Saturday, January 31, 2009

Adicted To Food For Life

You would think that I would be able to attack my food addiction in a logical and straightforward manner. I am an intelligent person who has a job that requires solving problems every day. In fact that is pretty much what my job is all about. I manage a factor so it is my responsibility to supervise about sixty people and make sure all the machinery is maintained in a way that will allow the factor to work at maximum output levels. As you can imagine there is always some problem to solve. In fact, there is usually about 4 or 5 on the front burner.

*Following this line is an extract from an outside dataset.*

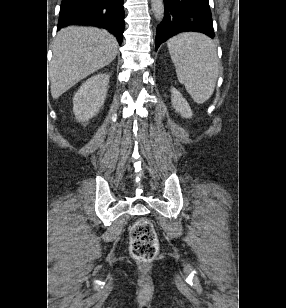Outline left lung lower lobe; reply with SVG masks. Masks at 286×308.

So you would think that I could apply my problem solving skills to my food addiction. But it seems to be something I can't get a handle on no matter how hard I try. It really reminds me of how my oldest daughter has to deal with life. She has autism but she is high functioning which means she can fairly well get along but there are definitely things she can not control. For example, the autism affects how she deals with information. If she has too much information coming toward her she either just shuts down or she goes ballistic. For years I would tell her to just take a deep breath and relax but she couldn't. Her autistic behavior was something that was out of her control.
This is the same way I feel when I am approached with a stressful situation only my response is to eat. Yesterday we had a problem with a log scanner. This basically is an electronic item that is used to measure the size of logs. It wasn't a big problem but I was drawn to the snack machine as soon as I heard of the problem. I needed that relief the candy would give me. so I ate two packages of peanut M&M's and felt terrible afterwards. But I had no control. It was like something else was in control of my body and whatever that evil thing was it wanted candy.
The big thing is, I actually did feel better as soon as the chocolate hit my mouth. For a few minutes that is until I came back to reality and hated myself again for eating junk food. This food addiction is a very powerful beast that I feel helpless over.